### Task to complete
Which of the lines below holds the string "Study"? Copy every line that does.

### Material shown
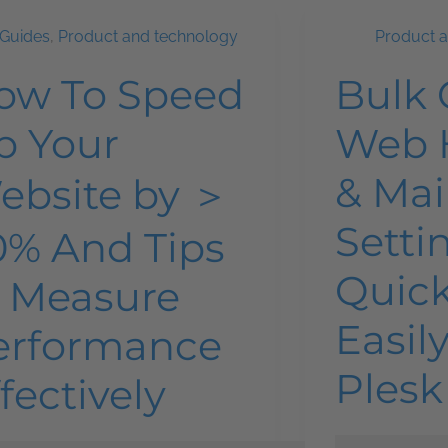
Guides
,
Product and technology
Product 
ow To Speed
Bulk
p Your
Web 
& Mai
ebsite by ＞
Setti
0% And Tips
Quick
o Measure
Easil
erformance
Plesk
fectively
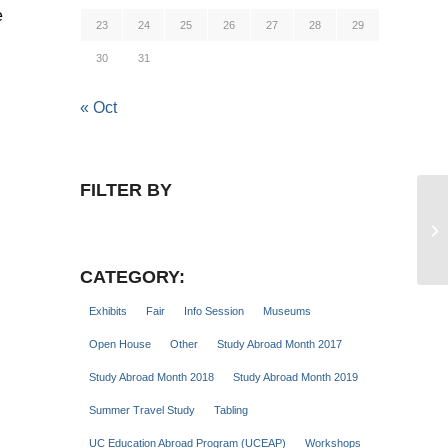
e
23
24
25
26
27
28
29
30
31
« Oct
FILTER BY
Hi
CATEGORY:
Exhibits
Fair
Info Session
Museums
Open House
Other
Study Abroad Month 2017
Study Abroad Month 2018
Study Abroad Month 2019
Summer Travel Study
Tabling
UC Education Abroad Program (UCEAP)
Workshops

### Result for this exercise
Study Abroad Month 2017
Study Abroad Month 2018
Study Abroad Month 2019
Summer Travel Study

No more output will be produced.